# Credit union loan write off and credit score



## Silence4u (28 Jun 2020)

HI Folks , 
Please i need advice on my case , I taken out local credit union loan for 10k in 2015 which unfortunately write off in same year , I repaid the loan back in 2019 and had verbal agreement with credit controller that they will not pursue the money in court or give it to third party, It took me 4 years to repay them bit by bit .
In 2015 my credit rating was good but since the write off i am unable to get any loan or credit card or even the same credit union refuse to issue me any loan , They even refuse to issue me 500 e loan  instead offer me secure loans so since 2019 i have taken out 2 secured loans 1200 - 5000 paid interest on them but they still refuse me ,
I tried every where to build back my credit rating but no success, From 2019 I'm monitoring my credit report which drop down from 465 to 444 and I think its because of too many credit applications this year ,I feel like fool to pay back credit union all this time even though it could clean off my credit report in 2021 but i suppose that was the right thing to do ... Any advice how can i repair my credit score ? or give-up hope as I desperately need mortgage or go on the council housing list


----------



## RedOnion (28 Jun 2020)

Silence4u said:


> From 2019 I'm monitoring my credit report which drop down from 465 to 444


You can ignore these scores, everybody else does. We don't have a credit score here like in the UK.

You credit report shows a loan write off in 2015? It's highly unusual for a loan to be contractually written off the same year it was issued, so you need to be clear on what's actually on your credit report. Does it show write off in 2015, in which case it will disappear in time, or does it show arrears until you actually paid it off in 2019?

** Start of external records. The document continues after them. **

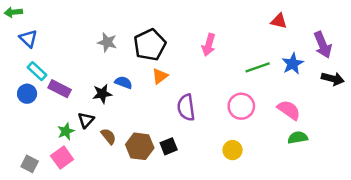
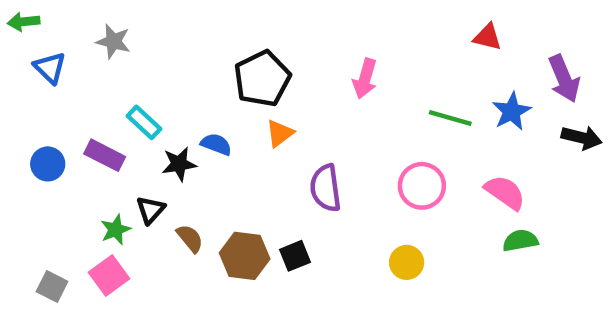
gray star: (107, 42) -> (113, 41), moved
green line: (258, 67) -> (450, 118), turned 35
cyan rectangle: (37, 71) -> (144, 122), moved

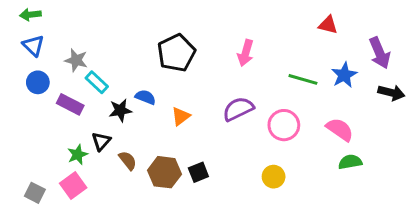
green arrow: (24, 22) -> (30, 15), moved
gray star: (113, 41) -> (76, 60), moved
orange triangle: (280, 133) -> (181, 116), moved
blue circle: (48, 164) -> (38, 82), moved
purple semicircle: (326, 188) -> (238, 109), moved, turned 72

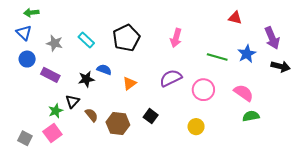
green arrow: (30, 15) -> (31, 13), moved
cyan rectangle: (97, 82) -> (86, 40), moved
black square: (198, 172) -> (151, 116), moved, turned -32

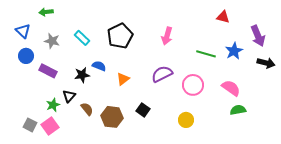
green arrow: (31, 13) -> (46, 12), moved
gray square: (25, 138) -> (30, 125), moved

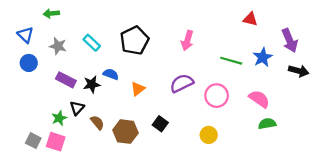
purple rectangle: (48, 71) -> (66, 80), moved
pink square: (50, 126) -> (56, 142), turned -36

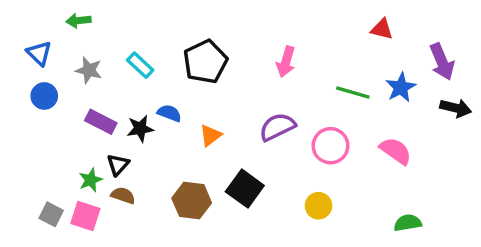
brown semicircle: (97, 123) -> (123, 195), moved, turned -32
black square: (160, 124) -> (245, 189), size x1.5
green semicircle: (267, 124) -> (408, 223), moved

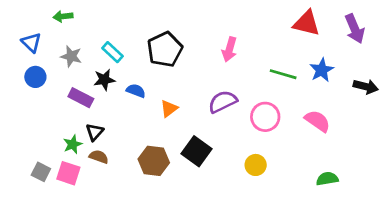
red triangle: (382, 29) -> (307, 23), size x1.5
purple arrow: (442, 62) -> (355, 29), moved
black star: (140, 129) -> (104, 80), moved

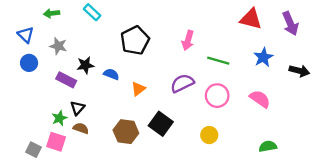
cyan rectangle: (112, 52) -> (92, 12), moved
green line: (283, 74) -> (218, 61), moved
gray square: (41, 172) -> (34, 150), moved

Why are you taking out secured loans and paying interest when you have the cash in savings?


----------



## Silence4u (28 Jun 2020)

Thanks for replying , yes you are right loan was in arrears for first 3 months than i tried catch up on it and made timely payments for six months and than build up arrears again for 6 months and W (element written off) than C (cleared) . Issue date was Feb 2015 and removal date is Sept 2021. 
Will you able to tell me if i can get any credit before 2021 ? I was taking out secured loan in effort to build back my credit rating but i think its pointless , Even tried provident personal loan to boost my score as someone recommend me but nothing except hefty interest.


----------



## RedOnion (29 Jun 2020)

Silence4u said:


> I was taking out secured loan in effort to build back my credit rating but i think its pointless , Even tried provident personal loan to boost my score as someone recomm


Just forget about this. There is no credit score in Ireland, and a history of short term loans is actually a negative factor. I've no idea why people do this.


----------